What is Modulation? Why do we need it?

What is Modulation?

Transmission of information by communication systems over large distances is quite a feat of human ingenuity. We can talk, video chat and text anyone on this planet! The communication system uses a very clever technique called Modulation to increase the reach of the signals. Two signals are involved in this process.

Types of Modulation

There are three types of Modulation:

  • Amplitude Modulation
  • Frequency Modulation
  • Phase Modulation

Message signals also known as baseband signals are the band of frequencies representing the original signal. This is the signal to be transmitted to the receiver. Frequency of such a signal is usually low. The other signal involved with this is a high-frequency sinusoidal wave. This signal is called the carrier signal. The frequency of carrier signals is almost always higher than that of the baseband signal. The amplitude of the baseband signal is transferred to the high-frequency carrier.
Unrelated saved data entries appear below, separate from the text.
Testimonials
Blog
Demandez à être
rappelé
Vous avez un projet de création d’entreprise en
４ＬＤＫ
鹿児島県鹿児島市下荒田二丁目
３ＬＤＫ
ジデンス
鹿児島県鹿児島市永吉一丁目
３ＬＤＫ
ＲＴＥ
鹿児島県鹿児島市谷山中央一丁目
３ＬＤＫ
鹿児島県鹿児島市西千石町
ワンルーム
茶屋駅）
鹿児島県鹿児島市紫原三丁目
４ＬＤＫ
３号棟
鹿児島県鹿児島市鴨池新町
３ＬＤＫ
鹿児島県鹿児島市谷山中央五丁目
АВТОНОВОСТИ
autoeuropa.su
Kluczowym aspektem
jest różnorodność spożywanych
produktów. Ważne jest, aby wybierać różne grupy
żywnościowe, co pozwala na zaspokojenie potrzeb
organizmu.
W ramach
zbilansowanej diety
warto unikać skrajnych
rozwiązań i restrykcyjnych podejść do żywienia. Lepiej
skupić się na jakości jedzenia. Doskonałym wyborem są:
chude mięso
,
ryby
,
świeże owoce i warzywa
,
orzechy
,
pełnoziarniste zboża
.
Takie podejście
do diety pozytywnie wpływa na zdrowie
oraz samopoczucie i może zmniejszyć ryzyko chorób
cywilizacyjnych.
Such a higher frequency carrier is able to travel much farther than the baseband signal.

What is the need for modulation?

We live in a digitally advanced era where the need for wires is no longer a necessity to be connected to everyone. Messages, information and signals are sent from one part of the world to another within minutes. The process of modulation plays a major role in the fast transmission of signals. Below, we have mentioned a few of its importance in the communication system:

  • Size of the Antennae

When the transmission occurs over free space, the antennae radiate the signal out and the receiver receives it. In order to operate efficiently, antennae need to be in the order of the magnitude of the wavelength of the transmitted signal.

\(\begin{array}{l}L = \lambda = \frac{u}{\vartheta } = \frac{(3*10^{8})}{\vartheta }{Hz}\end{array} \)
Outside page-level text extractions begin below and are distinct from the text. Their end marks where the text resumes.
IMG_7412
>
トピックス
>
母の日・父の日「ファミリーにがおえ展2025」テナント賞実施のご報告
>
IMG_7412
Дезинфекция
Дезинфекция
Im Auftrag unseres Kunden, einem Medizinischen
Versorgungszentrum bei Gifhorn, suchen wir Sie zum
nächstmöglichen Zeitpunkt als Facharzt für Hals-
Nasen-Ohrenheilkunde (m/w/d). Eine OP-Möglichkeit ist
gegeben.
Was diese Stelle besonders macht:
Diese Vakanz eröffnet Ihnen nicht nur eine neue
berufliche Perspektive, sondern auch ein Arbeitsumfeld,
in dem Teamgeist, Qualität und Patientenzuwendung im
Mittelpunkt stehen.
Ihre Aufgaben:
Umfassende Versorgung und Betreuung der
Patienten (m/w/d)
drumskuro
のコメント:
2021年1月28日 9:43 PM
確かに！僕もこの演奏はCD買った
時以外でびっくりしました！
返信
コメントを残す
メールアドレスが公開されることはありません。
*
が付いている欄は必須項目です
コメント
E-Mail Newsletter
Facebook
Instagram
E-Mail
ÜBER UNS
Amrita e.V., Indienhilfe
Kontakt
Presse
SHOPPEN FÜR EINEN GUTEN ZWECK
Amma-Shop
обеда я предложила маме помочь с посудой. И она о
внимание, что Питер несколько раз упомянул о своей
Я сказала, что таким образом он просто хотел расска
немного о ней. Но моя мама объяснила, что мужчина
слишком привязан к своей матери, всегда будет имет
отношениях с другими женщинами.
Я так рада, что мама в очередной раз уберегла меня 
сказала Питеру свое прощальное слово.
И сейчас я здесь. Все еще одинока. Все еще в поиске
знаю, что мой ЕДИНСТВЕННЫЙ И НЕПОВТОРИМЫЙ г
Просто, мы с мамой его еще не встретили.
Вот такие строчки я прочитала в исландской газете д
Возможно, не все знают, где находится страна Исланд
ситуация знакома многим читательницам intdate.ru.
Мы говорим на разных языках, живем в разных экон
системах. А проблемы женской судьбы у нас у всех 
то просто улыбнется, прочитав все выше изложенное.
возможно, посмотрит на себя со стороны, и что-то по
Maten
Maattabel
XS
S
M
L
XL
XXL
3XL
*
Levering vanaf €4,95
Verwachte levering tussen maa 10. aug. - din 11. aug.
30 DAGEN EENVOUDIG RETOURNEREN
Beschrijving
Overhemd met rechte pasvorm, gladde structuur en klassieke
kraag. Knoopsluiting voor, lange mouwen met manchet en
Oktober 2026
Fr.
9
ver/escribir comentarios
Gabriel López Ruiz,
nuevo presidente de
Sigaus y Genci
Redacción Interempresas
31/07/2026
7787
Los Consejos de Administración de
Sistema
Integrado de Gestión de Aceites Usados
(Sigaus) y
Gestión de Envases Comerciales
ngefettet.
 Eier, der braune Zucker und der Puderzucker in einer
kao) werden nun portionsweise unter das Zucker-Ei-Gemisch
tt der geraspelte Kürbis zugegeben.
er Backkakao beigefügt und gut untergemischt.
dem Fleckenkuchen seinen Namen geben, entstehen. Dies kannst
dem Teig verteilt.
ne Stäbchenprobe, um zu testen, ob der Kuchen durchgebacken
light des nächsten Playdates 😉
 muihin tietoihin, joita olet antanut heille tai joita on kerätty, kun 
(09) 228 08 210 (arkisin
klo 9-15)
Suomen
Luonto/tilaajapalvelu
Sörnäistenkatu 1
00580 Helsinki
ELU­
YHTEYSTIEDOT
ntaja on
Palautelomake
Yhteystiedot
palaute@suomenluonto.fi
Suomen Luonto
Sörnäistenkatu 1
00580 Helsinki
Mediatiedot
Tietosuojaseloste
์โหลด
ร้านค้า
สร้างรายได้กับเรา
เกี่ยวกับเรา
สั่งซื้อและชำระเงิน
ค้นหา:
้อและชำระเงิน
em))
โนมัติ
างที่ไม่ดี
Speech frequencies range from 20 Hz to 20 kHz. Suppose this is a frequency of 20 kHz and it is radiated out to a receiver through a channel of free space.
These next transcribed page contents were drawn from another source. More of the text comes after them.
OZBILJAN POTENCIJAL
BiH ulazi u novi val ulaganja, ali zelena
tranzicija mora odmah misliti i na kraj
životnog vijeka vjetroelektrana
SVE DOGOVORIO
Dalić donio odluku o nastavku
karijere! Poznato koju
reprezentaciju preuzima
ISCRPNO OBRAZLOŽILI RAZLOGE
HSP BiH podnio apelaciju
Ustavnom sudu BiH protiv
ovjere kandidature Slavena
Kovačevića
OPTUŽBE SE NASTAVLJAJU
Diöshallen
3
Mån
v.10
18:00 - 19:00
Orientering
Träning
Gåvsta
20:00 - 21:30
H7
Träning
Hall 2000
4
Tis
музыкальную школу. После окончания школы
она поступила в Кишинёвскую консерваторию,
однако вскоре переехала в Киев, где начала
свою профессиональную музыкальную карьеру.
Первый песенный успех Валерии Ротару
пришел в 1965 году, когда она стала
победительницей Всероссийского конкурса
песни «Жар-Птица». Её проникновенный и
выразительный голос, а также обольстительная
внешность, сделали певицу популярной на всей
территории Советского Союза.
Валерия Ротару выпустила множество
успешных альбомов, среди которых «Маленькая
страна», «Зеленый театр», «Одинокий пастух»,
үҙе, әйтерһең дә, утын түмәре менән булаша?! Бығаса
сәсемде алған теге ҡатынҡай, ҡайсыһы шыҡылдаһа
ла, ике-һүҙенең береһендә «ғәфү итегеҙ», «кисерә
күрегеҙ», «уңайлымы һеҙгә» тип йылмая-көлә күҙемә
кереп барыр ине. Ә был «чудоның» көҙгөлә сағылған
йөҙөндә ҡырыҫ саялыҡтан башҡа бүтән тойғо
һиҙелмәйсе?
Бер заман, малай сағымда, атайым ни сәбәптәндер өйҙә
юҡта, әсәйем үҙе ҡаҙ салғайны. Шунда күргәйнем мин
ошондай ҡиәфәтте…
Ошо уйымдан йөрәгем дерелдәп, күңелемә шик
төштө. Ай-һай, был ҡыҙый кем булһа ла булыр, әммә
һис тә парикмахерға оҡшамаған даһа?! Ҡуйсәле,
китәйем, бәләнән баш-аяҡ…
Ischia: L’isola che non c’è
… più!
\(\begin{array}{l}Length ~of~ Antennae = \frac{3*10^{8}}{20*10^{3}} = 15000 m = 15 km\end{array} \)

It is impossible to build an antenna this big. Instead, say we give modulation a chance and use a 1000 kHz carrier wave to carry the signal. Length of the antennae now would be;

\(\begin{array}{l}Length~ of~ Antennae = \frac{3*10^{8}}{1000*10^{3}} = 300 m\end{array} \)

This is much more doable and this example clearly shows us how hugely the process of modulation is enabling communication systems.

    1. Wireless Communication By using modulation to transmit the signals through space to long distances, we have removed the need for wires in communication systems. The technique of modulation helped humans to become wireless. Telephones no longer had to be plugged to a wall. Using a mobile phone went from a dream to the next big thing.
  • Interference from other signals

This is a point from the practical side of things. Suppose you are transmitting the baseband signal to a receiver, say your friends’ phone. Just like you, there will be thousands of people in the city using their mobile phones. There is no way to tell such signals apart, and they will interfere with each other leading to a lot of noise in the system and a very bad output. By using a carrier wave of high frequencies and allotting a band of frequencies to each message, there is no mixing up of signals and the received signals are absolutely perfect.